IT came as no surprise when Worcester Warriors' relegation from the Aviva Premiership was confirmed following defeat to Saracens.
What was a surprise, however, was that the Sixways side managed to make it to the penultimate weekend of the season before their fate was sealed.
Given the wretched start to the campaign, that speaks volumes for the improvements made by Dean Ryan's side in the latter stages of the campaign.
By most accounts, Warriors haven't been the worst team in the league since about March, despite victory at Newcastle Falcons being their only one of the term to date. The trouble is, they were the worst for the first six months of the season and they have paid the price for that.
People will point to the performances against Leicester, Northampton, Exeter and Bath that Ryan's revolution was heading in the right direction.

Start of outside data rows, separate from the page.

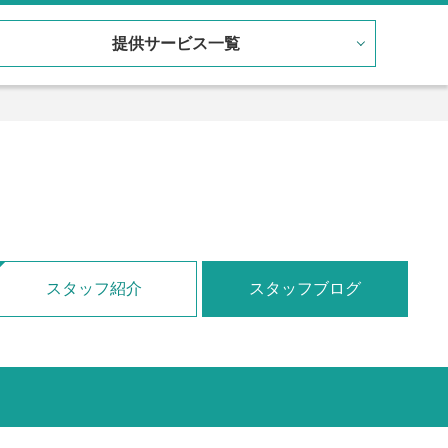
提供サービス一覧
スタッフ紹介
スタッフブログ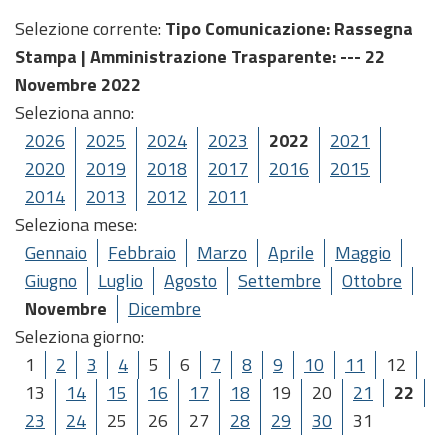
Selezione corrente:
Tipo Comunicazione
: Rassegna
Stampa |
Amministrazione Trasparente
: --- 22
Novembre 2022
Seleziona anno:
2026
2025
2024
2023
2022
2021
2020
2019
2018
2017
2016
2015
2014
2013
2012
2011
Seleziona mese:
Gennaio
Febbraio
Marzo
Aprile
Maggio
Giugno
Luglio
Agosto
Settembre
Ottobre
Novembre
Dicembre
Seleziona giorno:
1
2
3
4
5
6
7
8
9
10
11
12
13
14
15
16
17
18
19
20
21
22
23
24
25
26
27
28
29
30
31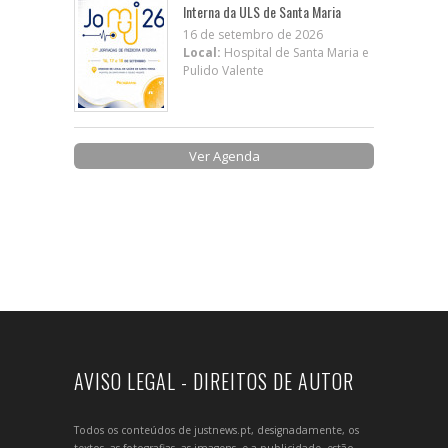
Interna da ULS de Santa Maria
16 de setembro de 2026
Local:
Hospital de Santa Maria e
Pulido Valente
Ver Agenda
AVISO LEGAL - DIREITOS DE AUTOR
Todos os conteúdos de justnews.pt, designadamente, os
textos, as fotografias, as imagens, e a publicidade, estão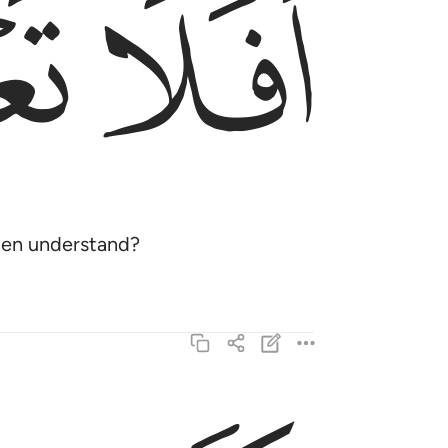
ﲶ
ﲷ
then understand?
وكم قصمنا من قرية كانت ظالمة وانشانا بعدها قوما
وَكَمْ قَصَمْنَا مِن قَرْيَةٍۢ كَانَتْ ظَالِمَةًۭ وَأَنشَأْنَا بَعْدَ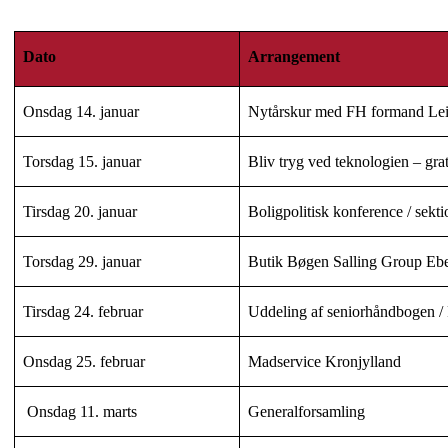
Dato
Arrangement
Onsdag 14. januar
Nytårskur med FH formand Lei
Torsdag 15. januar
Bliv tryg ved teknologien – grat
Tirsdag 20. januar
Boligpolitisk konference / sekt
Torsdag 29. januar
Butik Bøgen Salling Group Ebe
Tirsdag 24. februar
Uddeling af seniorhåndbogen /
Onsdag 25. februar
Madservice Kronjylland
Onsdag 11. marts
Generalforsamling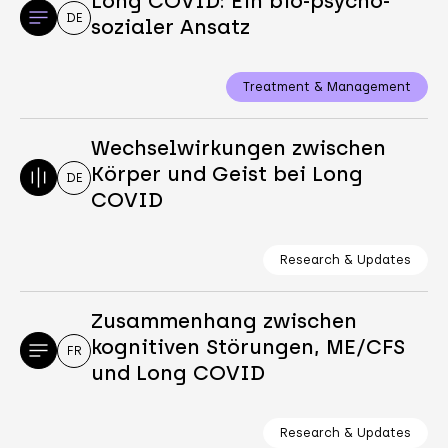
Long COVID: Ein bio-psycho-
DE
sozialer Ansatz
Treatment & Management
Wechselwirkungen zwischen
Körper und Geist bei Long
DE
COVID
Research & Updates
Zusammenhang zwischen
kognitiven Störungen, ME/CFS
FR
und Long COVID
Research & Updates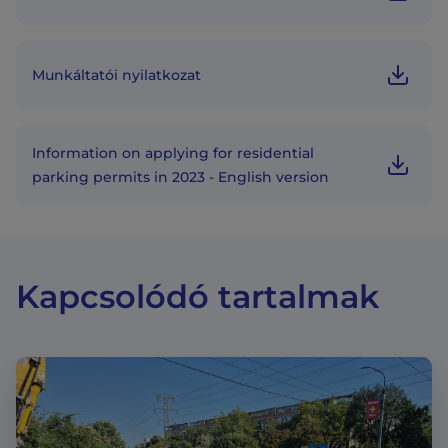
Munkáltatói nyilatkozat
Information on applying for residential
parking permits in 2023 - English version
Kapcsolódó tartalmak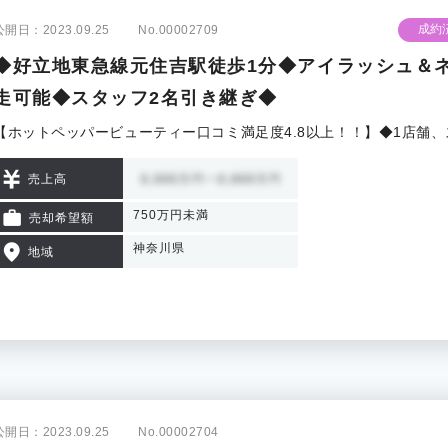
成約
公開日：2023.09.25
No.00002709
◆好立地東急線元住吉駅徒歩1分◆アイラッシュ＆
走可能◆スタッフ2名引き継ぎ◆
【ホットペッパービューティー口コミ満足度4.8以上！！】◆1店舗
売上高
750万円未満
売却希望額
神奈川県
地域
公開日：2023.09.25
No.00002704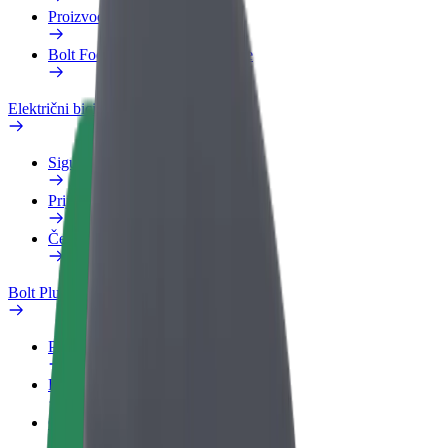
Proizvodi
Bolt Food za poslovne korisnike
Električni bicikli
Sigurnosni laboratorij
Prijavi problem
Često postavljana pitanja
Bolt Plus
Pogodnosti
Kako se pridružiti
Često postavljana pitanja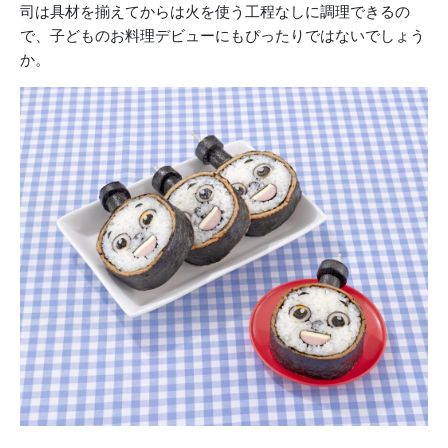
司は具材を揃えてからは火を使う工程なしに調理できるの
で、子どものお料理デビューにもぴったりではないでしょう
か。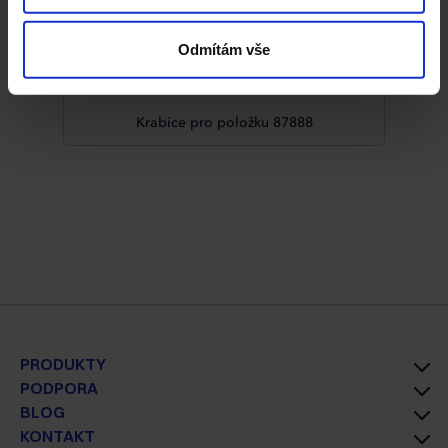
typy cookies budou používány, klikněte na „Přizpůsobit“.
Odmítám vše
Krabice pro položku 87888
PRODUKTY
PODPORA
BLOG
KONTAKT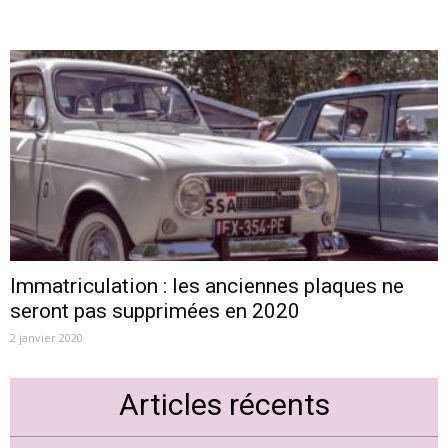
Immatriculation : les anciennes plaques ne
seront pas supprimées en 2020
2 janvier 2020
Articles récents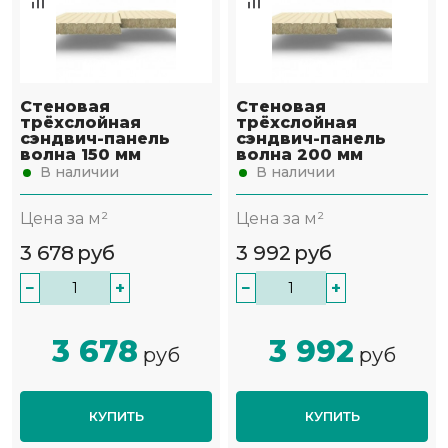
Стеновая
Стеновая
трёхслойная
трёхслойная
сэндвич-панель
сэндвич-панель
волна 150 мм
волна 200 мм
В наличии
В наличии
Цена за м²
Цена за м²
3 678
руб
3 992
руб
−
+
−
+
3 678
3 992
руб
руб
КУПИТЬ
КУПИТЬ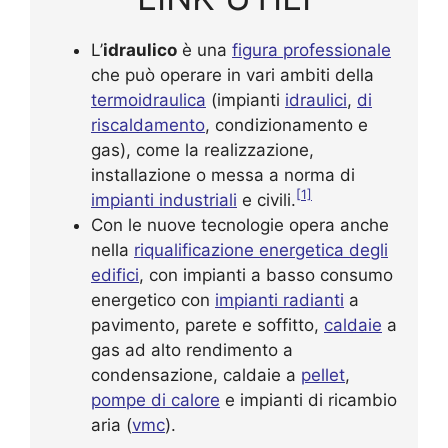
L’
idraulico
è una
figura professionale
che può operare in vari ambiti della
termoidraulica
(impianti
idraulici
,
di
riscaldamento
, condizionamento e
gas), come la realizzazione,
installazione o messa a norma di
[1]
impianti industriali
e civili.
Con le nuove tecnologie opera anche
nella
riqualificazione energetica degli
edifici
, con impianti a basso consumo
energetico con
impianti radianti
a
pavimento, parete e soffitto,
caldaie
a
gas ad alto rendimento a
condensazione, caldaie a
pellet
,
pompe di calore
e impianti di ricambio
aria (
vmc
).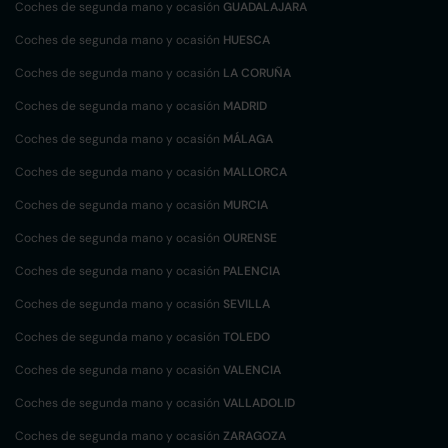
Coches de segunda mano y ocasión
GUADALAJARA
Coches de segunda mano y ocasión
HUESCA
Coches de segunda mano y ocasión
LA CORUÑA
Coches de segunda mano y ocasión
MADRID
Coches de segunda mano y ocasión
MÁLAGA
Coches de segunda mano y ocasión
MALLORCA
Coches de segunda mano y ocasión
MURCIA
Coches de segunda mano y ocasión
OURENSE
Coches de segunda mano y ocasión
PALENCIA
Coches de segunda mano y ocasión
SEVILLA
Coches de segunda mano y ocasión
TOLEDO
Coches de segunda mano y ocasión
VALENCIA
Coches de segunda mano y ocasión
VALLADOLID
Coches de segunda mano y ocasión
ZARAGOZA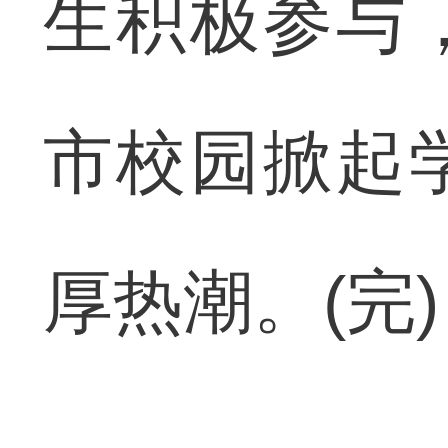
生积极参与
市校园掀起
厚热潮。(完)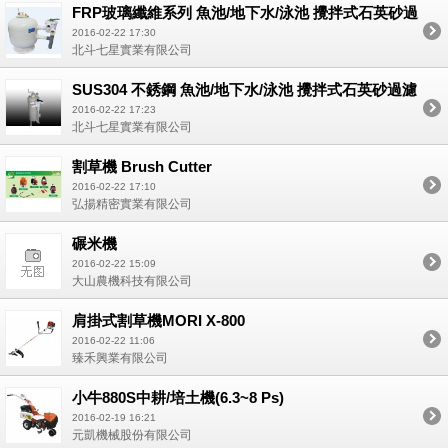
FRP玻璃纖維系列 魚池/地下水/泳池 攪拌式石英砂過
濾桶
2016-02-22 17:30
北斗七星實業有限公司
SUS304 不銹鋼 魚池/地下水/泳池 攪拌式石英砂過濾
桶
2016-02-22 17:23
北斗七星實業有限公司
割草機 Brush Cutter
2016-02-22 17:10
弘揚精密實業有限公司
碾米機
2016-02-22 15:09
大山農機科技有限公司
肩掛式割草機MORI X-800
2016-02-22 11:06
臻禾興業有限公司
小牛880S中耕/培土機(6.3~8 Ps)
2016-02-19 16:21
元凱機械股份有限公司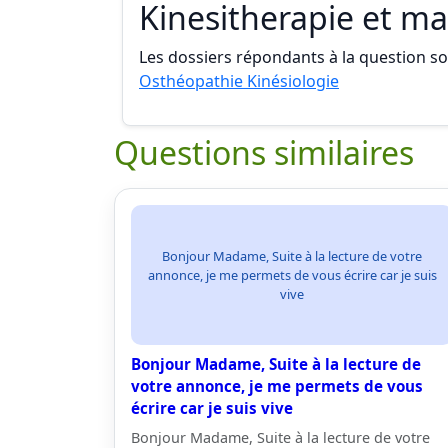
Kinesitherapie et m
Les dossiers répondants à la question son
Osthéopathie Kinésiologie
Questions similaires
Bonjour Madame, Suite à la lecture de votre
annonce, je me permets de vous écrire car je suis
vive
Bonjour Madame, Suite à la lecture de
votre annonce, je me permets de vous
écrire car je suis vive
Bonjour Madame, Suite à la lecture de votre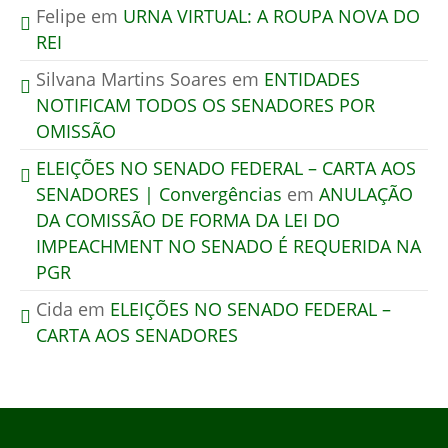
Felipe
em
URNA VIRTUAL: A ROUPA NOVA DO
REI
Silvana Martins Soares
em
ENTIDADES
NOTIFICAM TODOS OS SENADORES POR
OMISSÃO
ELEIÇÕES NO SENADO FEDERAL – CARTA AOS
SENADORES | Convergências
em
ANULAÇÃO
DA COMISSÃO DE FORMA DA LEI DO
IMPEACHMENT NO SENADO É REQUERIDA NA
PGR
Cida
em
ELEIÇÕES NO SENADO FEDERAL –
CARTA AOS SENADORES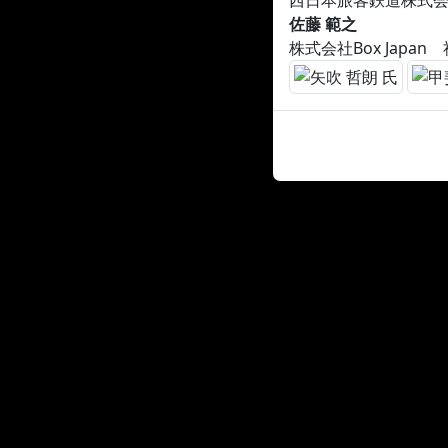
西日本旅客鉄道株式会
佐藤 範之
株式会社Box Japa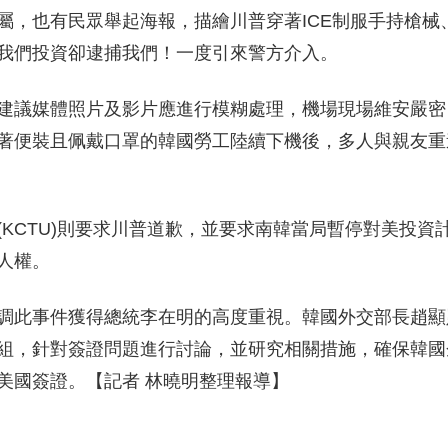
屬，也有民眾舉起海報，描繪川普穿著ICE制服手持槍械
我們投資卻逮捕我們！一度引來警方介入。
建議媒體照片及影片應進行模糊處理，機場現場維安嚴密
著便裝且佩戴口罩的韓國勞工陸續下機後，多人與親友重
KCTU)則要求川普道歉，並要求南韓當局暫停對美投資
人權。
調此事件獲得總統李在明的高度重視。韓國外交部長趙顯
組，針對簽證問題進行討論，並研究相關措施，確保韓國
美國簽證。【記者 林曉明整理報導】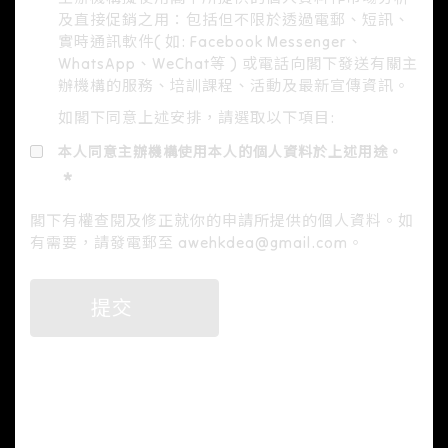
及直接促銷之用：包括但不限於透過電郵、短訊、
實時通訊軟件( 如: Facebook Messenger、
WhatsApp、WeChat等 ) 或電話向閣下發送有關主
辦機構的服務、培訓課程、活動及最新宣傳資訊。
如閣下同意上述安排，請選取以下項目:
本人同意主辦機構使用本人的個人資料於上述用途。
閣下有權查閱及修正就你的申請所提供的個人資料。如
有需要，請發電郵至
awehkdea@gmail.com
。
提交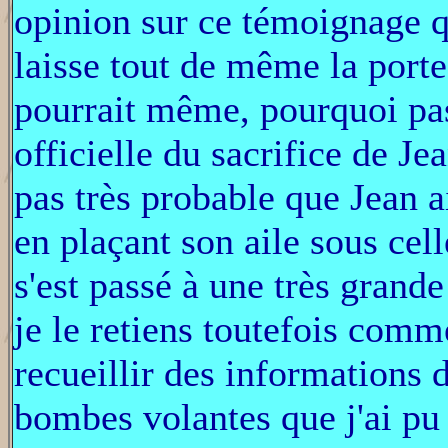
opinion sur ce témoignage qui
laisse tout de même la porte
pourrait même, pourquoi pas
officielle du sacrifice de 
pas très probable que Jean a
en plaçant son aile sous cel
s'est passé à une très grand
je le retiens toutefois comm
recueillir des informations 
bombes volantes que j'ai pu 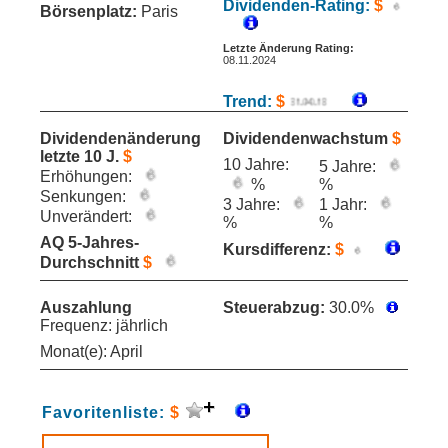
Dividenden-Rating:
$
Börsenplatz:
Paris
Letzte Änderung Rating:
08.11.2024
Trend:
$
Dividendenänderung
Dividendenwachstum
$
letzte 10 J.
$
10 Jahre:
5 Jahre:
Erhöhungen:
%
%
Senkungen:
3 Jahre:
1 Jahr:
Unverändert:
%
%
AQ 5-Jahres-
Kursdifferenz:
$
Durchschnitt
$
Auszahlung
Steuerabzug:
30.0%
Frequenz: jährlich
Monat(e): April
Favoritenliste:
$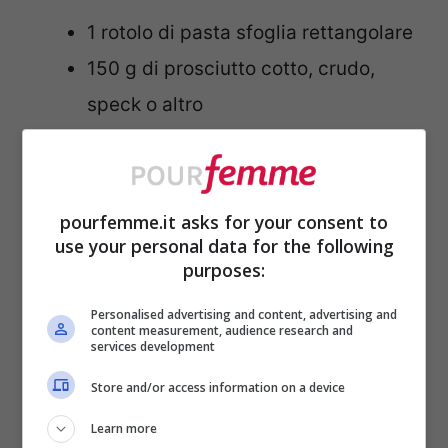
1 rotolo di pasta sfoglia rettangolare
150 g di prosciutto cotto, crudo,
speck o altro
Grana Padano grattugiato q.b. per
spolverare
Pepe q.b.
pourfemme.it asks for your consent to
use your personal data for the following
Formaggio a fette spesse q.b. per
purposes:
creare le stelline
Personalised advertising and content, advertising and
content measurement, audience research and
services development
COME SI PREPARANO GLI
Store and/or access information on a device
ALBERELLI RUSTICI CON
Learn more
PROSCIUTTO E FORMAGGIO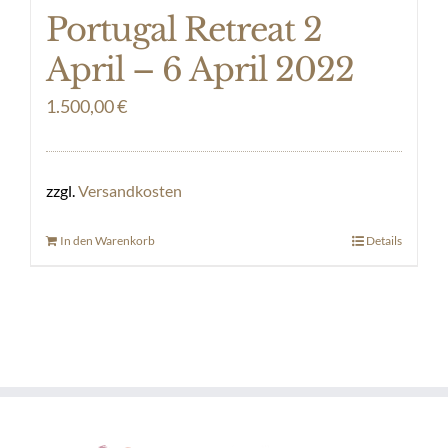
Portugal Retreat 2
April – 6 April 2022
1.500,00
€
zzgl.
Versandkosten
In den Warenkorb
Details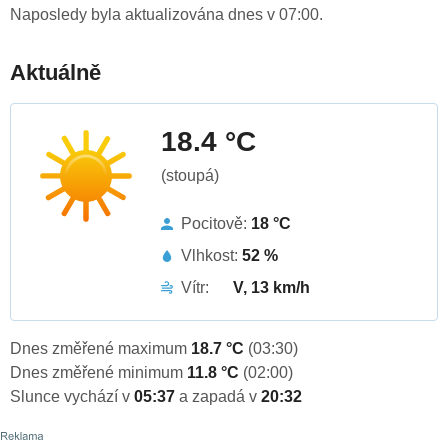
Naposledy byla aktualizována dnes v 07:00.
Aktuálně
18.4 °C
(stoupá)
Pocitově:
18 °C
Vlhkost:
52 %
Vítr:
V, 13 km/h
Dnes změřené maximum
18.7 °C
(03:30)
Dnes změřené minimum
11.8 °C
(02:00)
Slunce vychází v
05:37
a zapadá v
20:32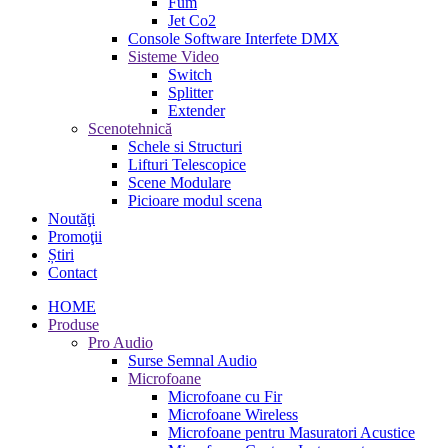
Fum
Jet Co2
Console Software Interfete DMX
Sisteme Video
Switch
Splitter
Extender
Scenotehnică
Schele si Structuri
Lifturi Telescopice
Scene Modulare
Picioare modul scena
Noutăţi
Promoţii
Știri
Contact
HOME
Produse
Pro Audio
Surse Semnal Audio
Microfoane
Microfoane cu Fir
Microfoane Wireless
Microfoane pentru Masuratori Acustice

Yet it was all too little too late and Warriors will now have to rebuild in the Championship and try to come back stronger.
But we have been here before. Only three seasons have past since Mike Ruddock took Warriors down to the second tier, and Richard Hill brought them straight back up 12 months later.
Two seasons later and the club is back at square one, seemingly having failed to learn from the experience.
In Ryan they have a man intent on addressing the issues that have stifled Worcester in the past and building a club that can progress in the future.
Having the former England number eight at the helm for the long term will ensure continuity and he has assembled a squad that, on paper, looks an exciting prospect.
But, whatever happens next season, it is imperative that Warriors are stronger for the experience and that this chapter in their history is not revisited.